Lent, It’s time for CHANGE …

Yes, we have all heard this before, the call for change.  Being Roman Catholic is part of  who I am.  Today is

Ash Wednesday

and I am all about dedicating myself to change … in so many areas … thought, word, and deed!  I read an article this morning on the website of American Catholic bishops.   In the article, Bishop Ricken (chairman of the Committee on Evangelization and Catechesis of the U.S. Conference of Catholic Bishops) presented some wonderful ideas on how to observe Lent well.

Being a CCD teacher, I synopsized the list for my 7th grade class; it follows.  If you want the full story, click on the link to Bishop Ricken’s article (http://www.usccb.org/news/2012/12-032.cfm).

10 Things to Remember for Lent

(based on an article by Bishop David L. Ricken of Green Bay, Wisconsin)

1.  Remember the Formula – PRAYER, FASTING, ALMSGIVING.

2.  It’s a time of prayer.   Spread out over 40 days, we go on a journey that brings us closer to Christ.

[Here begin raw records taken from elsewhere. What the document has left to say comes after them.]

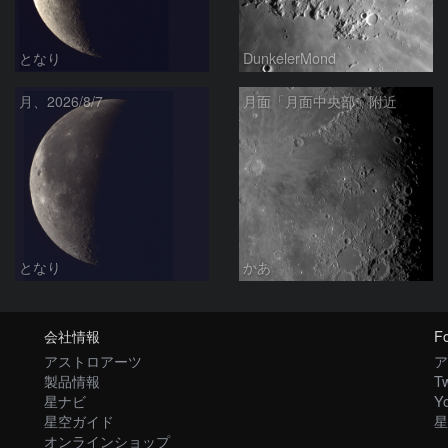
となり
DunkelerMond
月、2026/8/7
月面「月面中央部」附近
となり
かあ
会社情報
Fo
アストロアーツ
ア
製品情報
Tw
星ナビ
Y
星空ガイド
星
オンラインショップ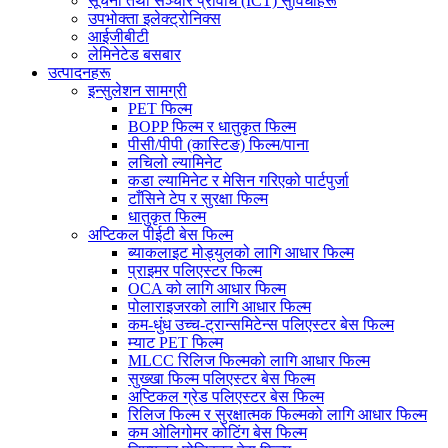
सूचना तथा सञ्चार प्रविधि (ICT) सुविधाहरू
उपभोक्ता इलेक्ट्रोनिक्स
आईजीबीटी
लेमिनेटेड बसबार
उत्पादनहरू
इन्सुलेशन सामग्री
PET फिल्म
BOPP फिल्म र धातुकृत फिल्म
पीसी/पीपी (कास्टिङ) फिल्म/पाना
लचिलो ल्यामिनेट
कडा ल्यामिनेट र मेसिन गरिएको पार्टपुर्जा
टाँसिने टेप र सुरक्षा फिल्म
धातुकृत फिल्म
अप्टिकल पीईटी बेस फिल्म
ब्याकलाइट मोड्युलको लागि आधार फिल्म
प्राइमर पलिएस्टर फिल्म
OCA को लागि आधार फिल्म
पोलाराइजरको लागि आधार फिल्म
कम-धुंध उच्च-ट्रान्समिटेन्स पलिएस्टर बेस फिल्म
म्याट PET फिल्म
MLCC रिलिज फिल्मको लागि आधार फिल्म
सुख्खा फिल्म पलिएस्टर बेस फिल्म
अप्टिकल ग्रेड पलिएस्टर बेस फिल्म
रिलिज फिल्म र सुरक्षात्मक फिल्मको लागि आधार फिल्म
कम ओलिगोमर कोटिंग बेस फिल्म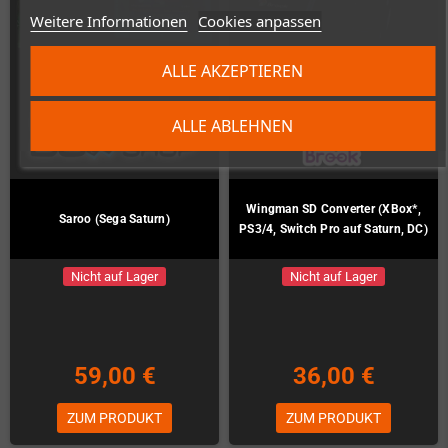
Weitere Informationen
Cookies anpassen
ALLE AKZEPTIEREN
ALLE ABLEHNEN
Wingman SD Converter (XBox*,
Saroo (Sega Saturn)
PS3/4, Switch Pro auf Saturn, DC)
Nicht auf Lager
Nicht auf Lager
59,00 €
36,00 €
ZUM PRODUKT
ZUM PRODUKT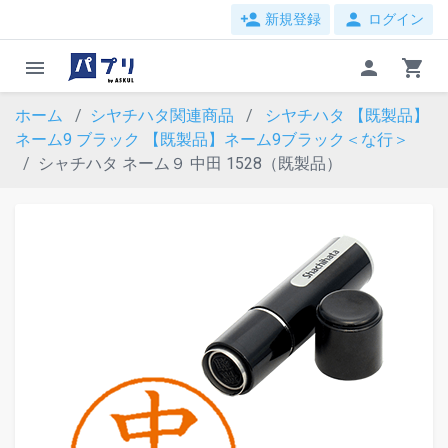
person_add
person
新規登録
ログイン
menu
person
shopping_cart
ホーム
シヤチハタ関連商品
シヤチハタ 【既製品】
ネーム9 ブラック
【既製品】ネーム9ブラック＜な行＞
シャチハタ ネーム９ 中田 1528（既製品）
evron_left
chevron_ri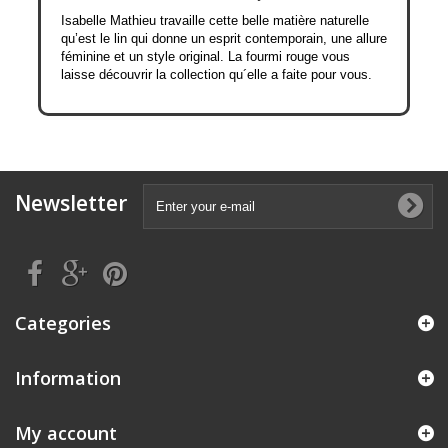
Isabelle Mathieu travaille cette belle matière naturelle
qu’est le lin qui donne un esprit contemporain, une allure
féminine et un style original. La fourmi rouge vous
laisse découvrir la collection qu´elle a faite pour vous.
Newsletter
Categories
Information
My account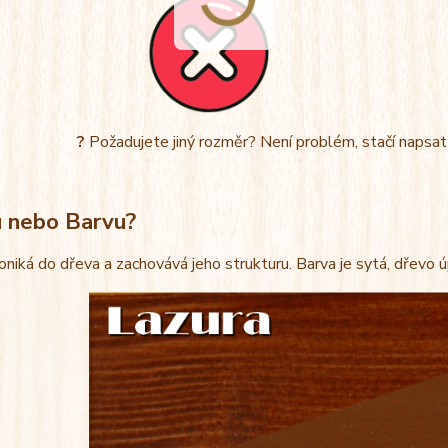
?
Požadujete jiný rozměr? Není problém, stačí napsa
u nebo Barvu?
oniká do dřeva a zachovává jeho strukturu. Barva je sytá, dřevo 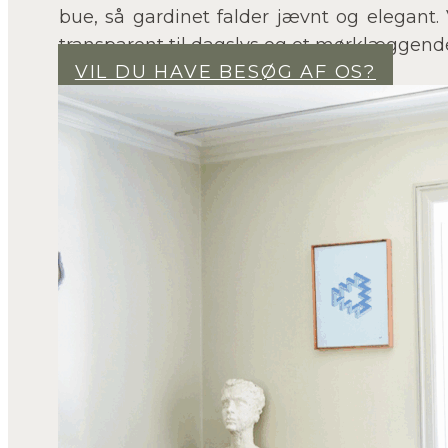
bue, så gardinet falder jævnt og elegant.
transparent til dagslys og et mørklæggende
VIL DU HAVE BESØG AF OS?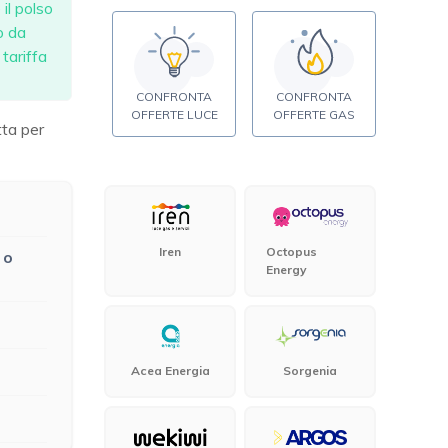
il polso
o da
tariffa
CONFRONTA
CONFRONTA
OFFERTE LUCE
OFFERTE GAS
ta per
Iren
Octopus
 o
Energy
Acea Energia
Sorgenia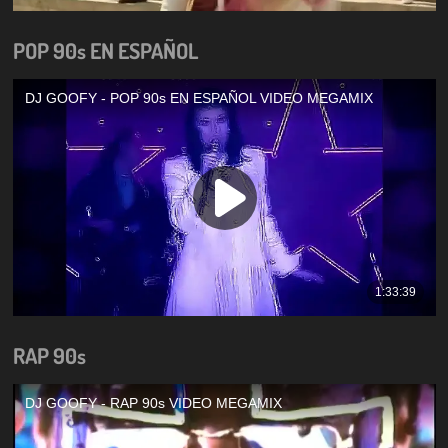
POP 90s EN ESPAÑOL
RAP 90s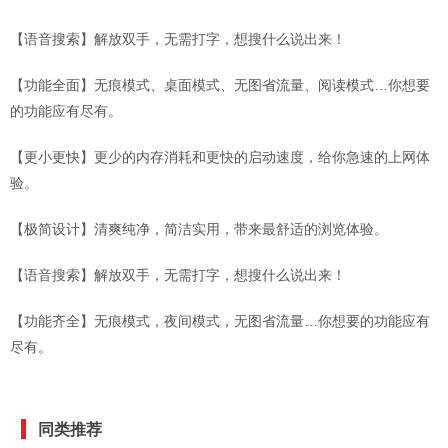
【语音搜索】解放双手，无需打字，想搜什么说出来！
【功能全面】无痕模式、桌面模式、无图省流量、阅读模式…你想要
的功能应有尽有。
【更小更快】更少的内存消耗和更快的启动速度，给你急速的上网体
验。
【极简设计】清爽纯净，简洁实用，带来最舒适的浏览体验。
【语音搜索】解放双手，无需打字，想搜什么说出来！
【功能齐全】无痕模式，夜间模式，无图省流量…你想要的功能应有
尽有。
同类推荐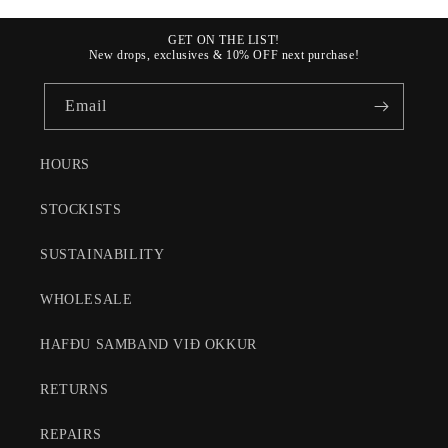
r
j
GET ON THE LIST!
ó
New drops, exclusives & 10% OFF next purchase!
t
a
Email
n
l
HOURS
e
g
STOCKISTS
t
SUSTAINABILITY
e
f
WHOLESALE
n
i
HAFÐU SAMBAND VIÐ OKKUR
RETURNS
REPAIRS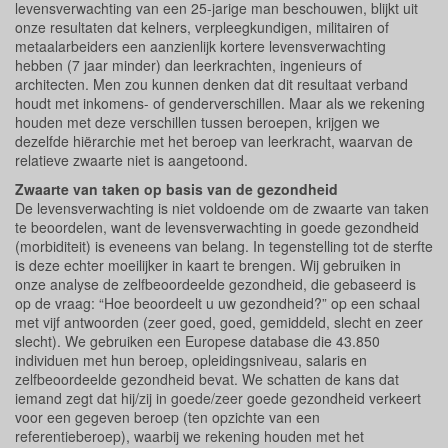
levensverwachting van een 25-jarige man beschouwen, blijkt uit
onze resultaten dat kelners, verpleegkundigen, militairen of
metaalarbeiders een aanzienlijk kortere levensverwachting
hebben (7 jaar minder) dan leerkrachten, ingenieurs of
architecten. Men zou kunnen denken dat dit resultaat verband
houdt met inkomens- of genderverschillen. Maar als we rekening
houden met deze verschillen tussen beroepen, krijgen we
dezelfde hiërarchie met het beroep van leerkracht, waarvan de
relatieve zwaarte niet is aangetoond.
Zwaarte van taken op basis van de gezondheid
De levensverwachting is niet voldoende om de zwaarte van taken
te beoordelen, want de levensverwachting in goede gezondheid
(morbiditeit) is eveneens van belang. In tegenstelling tot de sterfte
is deze echter moeilijker in kaart te brengen. Wij gebruiken in
onze analyse de zelfbeoordeelde gezondheid, die gebaseerd is
op de vraag: “Hoe beoordeelt u uw gezondheid?” op een schaal
met vijf antwoorden (zeer goed, goed, gemiddeld, slecht en zeer
slecht). We gebruiken een Europese database die 43.850
individuen met hun beroep, opleidingsniveau, salaris en
zelfbeoordeelde gezondheid bevat. We schatten de kans dat
iemand zegt dat hij/zij in goede/zeer goede gezondheid verkeert
voor een gegeven beroep (ten opzichte van een
referentieberoep), waarbij we rekening houden met het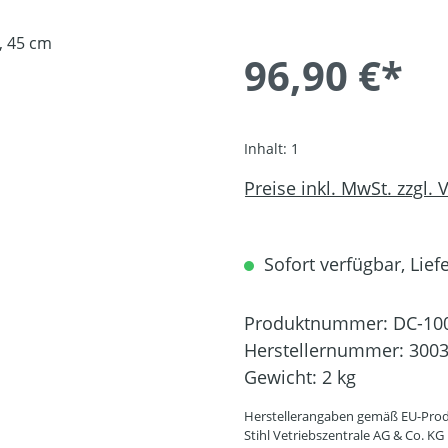
96,90 €*
Inhalt:
1
Preise inkl. MwSt. zzgl.
Sofort verfügbar, Liefe
Produktnummer:
DC-10
Herstellernummer:
3003
Gewicht:
2 kg
Herstellerangaben gemäß EU-Prod
Stihl Vetriebszentrale AG & Co. KG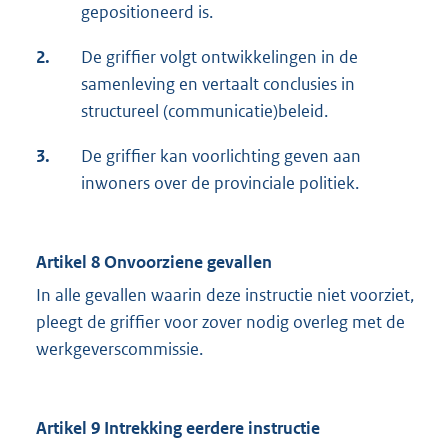
gepositioneerd is.
2.
De griffier volgt ontwikkelingen in de
samenleving en vertaalt conclusies in
structureel (communicatie)beleid.
3.
De griffier kan voorlichting geven aan
inwoners over de provinciale politiek.
Artikel 8 Onvoorziene gevallen
In alle gevallen waarin deze instructie niet voorziet,
pleegt de griffier voor zover nodig overleg met de
werkgeverscommissie.
Artikel 9 Intrekking eerdere instructie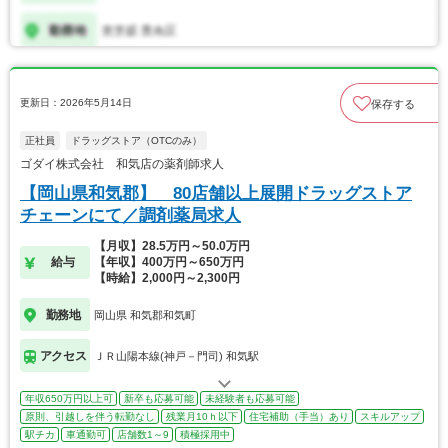
更新日：2026年5月14日
保存する
正社員
ドラッグストア（OTCのみ）
ゴダイ株式会社 和気店の薬剤師求人
【岡山県和気郡】 80店舗以上展開ドラッグストア
チェーンにて／調剤薬局求人
【月収】28.5万円～50.0万円
給与
【年収】400万円～650万円
【時給】2,000円～2,300円
勤務地
岡山県 和気郡和気町
アクセス
ＪＲ山陽本線(神戸－門司) 和気駅
年収650万円以上可
新卒も応募可能
未経験者も応募可能
原則、引越しを伴う転勤なし
残業月10ｈ以下
住宅補助（手当）あり
スキルアップ
駅チカ
車通勤可
店舗数1～9
積極採用中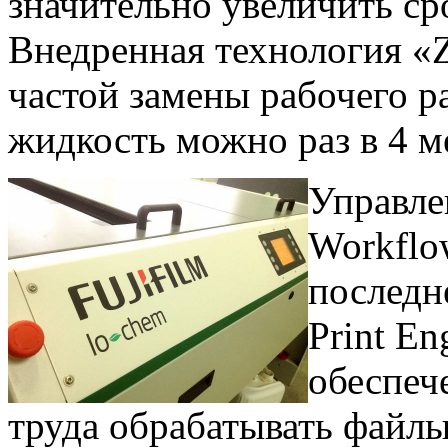
значительно увеличить с
Внедренная технология 
частой замены рабочего р
жидкость можно раз в 4 м
Управле
Workflo
последн
Print E
обеспеч
труда обрабатывать файлы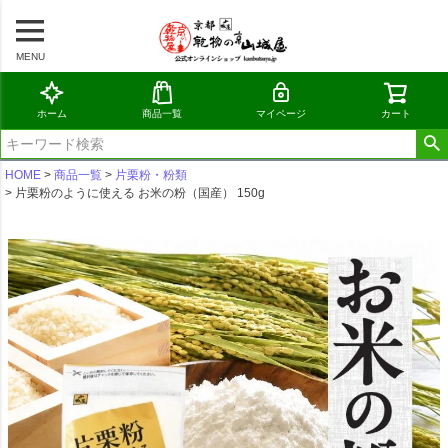
MENU
ホーム
商品一覧
マイページ
カート
HOME
商品一覧
片栗粉・粉類
片栗粉のように使える お米の粉（国産） 150g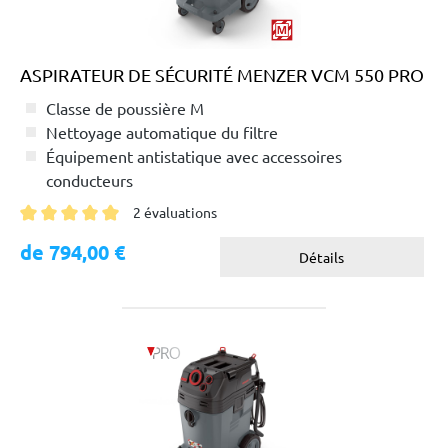
ASPIRATEUR DE SÉCURITÉ MENZER VCM 550 PRO
Classe de poussière M
Nettoyage automatique du filtre
Équipement antistatique avec accessoires
conducteurs
2 évaluations
Note moyenne de 5 sur 5 étoiles
de 794,00 €
Détails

3.  It’s a time to fast.  With the fasts of Ash Wednesday and Good Friday, meatless Fridays, and our personal disciplines interspersed, Lent is the only time many Catholics these days actually fast.

4.  It’s a time to work on discipline. The 40 days of Lent are also a good, set time to work on personal discipline in general. Instead of giving something up, it can be doing something positive such as exercise more or intentionally setting aside time to go to Confession regularly.

5.  It’s about dying to yourself.   The suffering and death of Christ are foremost on our minds during Lent.  So more than simple self-control, Lent is about finding aspects of yourself that are less than Christ-like and letting them “die”.  (Again the Sacrament of Penance is a big help.)

6.  Don’t do too much.  Don’t be tempted to try to “re-invent” yourself this Lent.  Focus on a couple of simple ways to grow closer to God.

7.  Lent reminds us of our weakness.  We have trouble keeping even our simple goals – when we fast, we are one meal away satisfying our hunger.  Seeing our helplessness makes us seek God’s help more urgently.

8.  Be patient with yourself.   When confronted with our own weakness during Lent, the temptation is to get angry and frustrated.  Instead, receive God’s grace to be patient with ourselves and others.

9.  Reach out in charity.  Experiencing our own weakness and suffering renews our compassion for those who are hungry, suffering, and in need.  The third part of the formula – almsgiving – means throwing more in the collection basket and helping others with God’s unconditional love.

10. Learn to love like Christ.  Giving of ourselves in the midst of our suffering and self-denial brings us closer to loving like Christ.  Let us ask His help, join His suffering, and learn to love like He does.


Let’s all draw closer to God this Lent.  Cheers!